Valencia, caballos con arrastre de hojalata, 250 pesetas.
Ahora sí que podía atar cabos. Seguramente, su padre había hecho un dibujo para explicarle a la abuela el regalo que quería para su próximo cumpleaños, pero lamentablemente la abuela Asunción había muerto días antes de esa fecha.
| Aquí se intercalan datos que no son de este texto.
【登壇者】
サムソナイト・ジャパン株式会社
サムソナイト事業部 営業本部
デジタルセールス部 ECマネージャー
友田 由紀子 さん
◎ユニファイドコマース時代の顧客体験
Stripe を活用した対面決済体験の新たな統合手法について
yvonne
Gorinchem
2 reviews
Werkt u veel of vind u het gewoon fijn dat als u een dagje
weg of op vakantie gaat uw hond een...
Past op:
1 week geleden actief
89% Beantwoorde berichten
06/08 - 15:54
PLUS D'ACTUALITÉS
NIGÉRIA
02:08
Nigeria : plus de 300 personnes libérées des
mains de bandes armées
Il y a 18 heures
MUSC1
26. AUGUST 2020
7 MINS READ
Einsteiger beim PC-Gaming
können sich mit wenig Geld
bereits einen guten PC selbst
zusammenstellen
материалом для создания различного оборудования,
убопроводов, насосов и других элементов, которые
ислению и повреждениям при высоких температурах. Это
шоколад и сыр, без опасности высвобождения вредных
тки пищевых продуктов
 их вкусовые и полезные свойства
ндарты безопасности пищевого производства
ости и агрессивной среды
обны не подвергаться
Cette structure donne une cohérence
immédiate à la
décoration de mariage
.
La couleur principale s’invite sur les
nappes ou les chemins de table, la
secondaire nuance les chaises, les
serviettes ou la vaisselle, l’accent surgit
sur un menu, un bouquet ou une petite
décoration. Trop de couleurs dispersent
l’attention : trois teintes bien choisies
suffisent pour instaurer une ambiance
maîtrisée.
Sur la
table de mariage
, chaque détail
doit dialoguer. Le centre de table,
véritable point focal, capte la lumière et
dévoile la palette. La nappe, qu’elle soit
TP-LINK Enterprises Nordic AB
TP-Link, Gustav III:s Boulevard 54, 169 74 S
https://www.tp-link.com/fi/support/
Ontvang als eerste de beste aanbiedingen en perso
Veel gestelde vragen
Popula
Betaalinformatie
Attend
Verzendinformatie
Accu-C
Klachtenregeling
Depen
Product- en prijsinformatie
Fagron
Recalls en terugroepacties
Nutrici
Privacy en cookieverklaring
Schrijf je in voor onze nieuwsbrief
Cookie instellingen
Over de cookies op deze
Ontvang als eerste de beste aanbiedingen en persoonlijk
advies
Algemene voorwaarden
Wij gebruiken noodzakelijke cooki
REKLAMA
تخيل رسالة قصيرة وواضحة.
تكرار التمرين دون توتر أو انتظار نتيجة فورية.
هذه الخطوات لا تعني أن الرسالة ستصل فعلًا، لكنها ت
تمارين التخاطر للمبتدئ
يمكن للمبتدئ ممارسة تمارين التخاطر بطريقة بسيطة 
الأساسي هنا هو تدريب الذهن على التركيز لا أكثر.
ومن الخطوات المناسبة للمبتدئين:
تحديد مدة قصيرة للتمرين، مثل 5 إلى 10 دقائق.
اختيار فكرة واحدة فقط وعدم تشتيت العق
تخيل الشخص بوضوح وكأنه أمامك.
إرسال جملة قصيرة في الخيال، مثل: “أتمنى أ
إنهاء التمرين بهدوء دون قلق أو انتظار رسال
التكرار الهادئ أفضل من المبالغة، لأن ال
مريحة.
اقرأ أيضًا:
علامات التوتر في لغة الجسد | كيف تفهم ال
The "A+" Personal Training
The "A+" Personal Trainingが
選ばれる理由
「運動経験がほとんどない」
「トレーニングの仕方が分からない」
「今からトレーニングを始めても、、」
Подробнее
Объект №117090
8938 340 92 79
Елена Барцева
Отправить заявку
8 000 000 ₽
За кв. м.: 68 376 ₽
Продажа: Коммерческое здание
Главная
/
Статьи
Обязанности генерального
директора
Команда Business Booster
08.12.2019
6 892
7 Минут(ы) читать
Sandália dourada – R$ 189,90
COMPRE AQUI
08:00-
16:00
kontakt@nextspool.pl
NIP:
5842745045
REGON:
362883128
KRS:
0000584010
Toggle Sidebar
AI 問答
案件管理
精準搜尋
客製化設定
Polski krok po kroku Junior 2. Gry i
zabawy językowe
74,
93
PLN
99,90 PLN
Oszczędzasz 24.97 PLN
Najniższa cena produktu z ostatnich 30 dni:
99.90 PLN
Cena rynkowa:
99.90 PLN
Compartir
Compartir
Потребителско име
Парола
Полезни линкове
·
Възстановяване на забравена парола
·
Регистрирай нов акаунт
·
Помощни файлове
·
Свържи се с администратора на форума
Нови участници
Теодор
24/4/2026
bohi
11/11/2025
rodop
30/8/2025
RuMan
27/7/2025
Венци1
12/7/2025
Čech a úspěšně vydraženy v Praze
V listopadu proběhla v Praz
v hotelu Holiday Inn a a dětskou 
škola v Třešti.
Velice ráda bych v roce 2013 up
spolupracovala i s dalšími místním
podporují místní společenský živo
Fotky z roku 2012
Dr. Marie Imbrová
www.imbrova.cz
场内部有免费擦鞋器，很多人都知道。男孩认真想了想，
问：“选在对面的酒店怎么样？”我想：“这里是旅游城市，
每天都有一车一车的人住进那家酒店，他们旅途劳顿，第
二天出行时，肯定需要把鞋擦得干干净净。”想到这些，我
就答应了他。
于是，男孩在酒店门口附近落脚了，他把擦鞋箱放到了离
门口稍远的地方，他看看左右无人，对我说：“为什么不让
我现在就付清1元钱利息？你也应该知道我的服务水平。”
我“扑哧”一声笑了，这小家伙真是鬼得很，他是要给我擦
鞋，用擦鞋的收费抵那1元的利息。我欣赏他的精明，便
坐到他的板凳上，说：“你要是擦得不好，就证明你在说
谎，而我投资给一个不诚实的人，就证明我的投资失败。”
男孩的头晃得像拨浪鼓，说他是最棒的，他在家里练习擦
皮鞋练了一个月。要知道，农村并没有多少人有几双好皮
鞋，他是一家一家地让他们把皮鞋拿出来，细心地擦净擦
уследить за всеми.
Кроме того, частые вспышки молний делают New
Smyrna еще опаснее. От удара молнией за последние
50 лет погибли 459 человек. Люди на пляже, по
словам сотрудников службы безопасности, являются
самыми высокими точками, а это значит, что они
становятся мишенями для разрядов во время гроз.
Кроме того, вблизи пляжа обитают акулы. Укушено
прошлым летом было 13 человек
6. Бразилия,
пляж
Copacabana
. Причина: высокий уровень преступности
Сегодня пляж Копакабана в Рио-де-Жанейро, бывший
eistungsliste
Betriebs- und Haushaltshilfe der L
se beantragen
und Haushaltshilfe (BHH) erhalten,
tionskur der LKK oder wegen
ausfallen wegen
En su última foto había escrito todos los datos del juguete, quizás por si ella moría antes y no podía comprárselo para que quien encontrase la foto lo hiciera, aunque fuera 40 o 50 años más tarde… ¿Habría escondido aquel papel en su bici, en un lugar que sabía que nadie encontraría, para hacerle olvidar a su hijo un juguete que tenía un precio prohibitivo, o por el contrario quería esconderlo mientras ahorraba y darle la sorpresa el día menos pensado? Sea como fuere el caso es que Hilario nunca tuvo su juguete de hojalata, un juguete que posiblemente olvidaría el día que su madre les abandonó…
Aurora no lo dudó ni un instante y buscó el arrastre de hojalata que tanto había ansiado su padre en la infancia. Con las referencias que tenía se puso manos a la obra y al día siguiente fue a la dirección que le indicaba el papel. Al llegar, encontró una planta baja. De la puerta de madera pintada en verde con cristales colgaba el cartel de abierto, así que no dudó en entrar. Dentro un señor mayor le recibió muy amablemente y el informó de que allí hubo una juguetería hasta hacia pocos años pero que al cerrar, él había alquilado la planta baja pues era anticuario.
- Entonces, creo que me he equivocado de lugar- afirmó ella.
- Busco un juguete antiguo de hojalata., de la firma Claudio Reig...lo que busco difícilmente lo encontraré pero me conformaría con algo parecido- prosiguió.
- Déjame ver, aquí tengo varios juguetes de hojalata…un tractor, una barquillera, un tren…-dijo el anticuario.
- Lo que yo busco exactamente es un arrastre con caballos- aclaró Aurora.
- Bueno, un arrastre con caballos no pero ¿de que firma me decías que era ese juguete?
- Claudio Reig…he estado indagando y parece ser una firma de juguetes de Ibi en Alicante…el juguete es de los años 40.
- Mira ésto- le dijo él.
El anticuario le mostró una tartana de color rojo con dos caballos. A Aurora le encantó a pesar de estar algo oxidada. La pintura de los caballos se había desprendido en parte pero las ruedas de la tartana seguían rodando, al igual que las de la bici de la abuela. Era un juguete precioso de los años 30 según le explicó el anticuario, así que no dudó en comprarlo.
El día 16 de abril de 2009, 40 años después del décimo cumpleaños de Hilario, Aurora preparó en un pequeño baúl un detalle para su padre. La fiesta de cumpleaños hubiera sido una más a no ser por aquello que cambió la vida de Hilario. Cuando abrió aquel baúl, su cara se iluminó; sus pequeños ojos se abrieron de par en par y se echó la mano a la boca como intentando reprimir la emoción del momento. Transmitía una alegría que Aurora no recordaba en su padre. Junto a la foto, envuelta en un papel de seda, había algo que le hizo llorar de emoción, el juguete que siempre quiso y que nunca pudo tener, aquel retazo de su infancia que quedó olvidado en su corazón y que hoy su madre, a través de su hija Aurora, por fin le regalaba.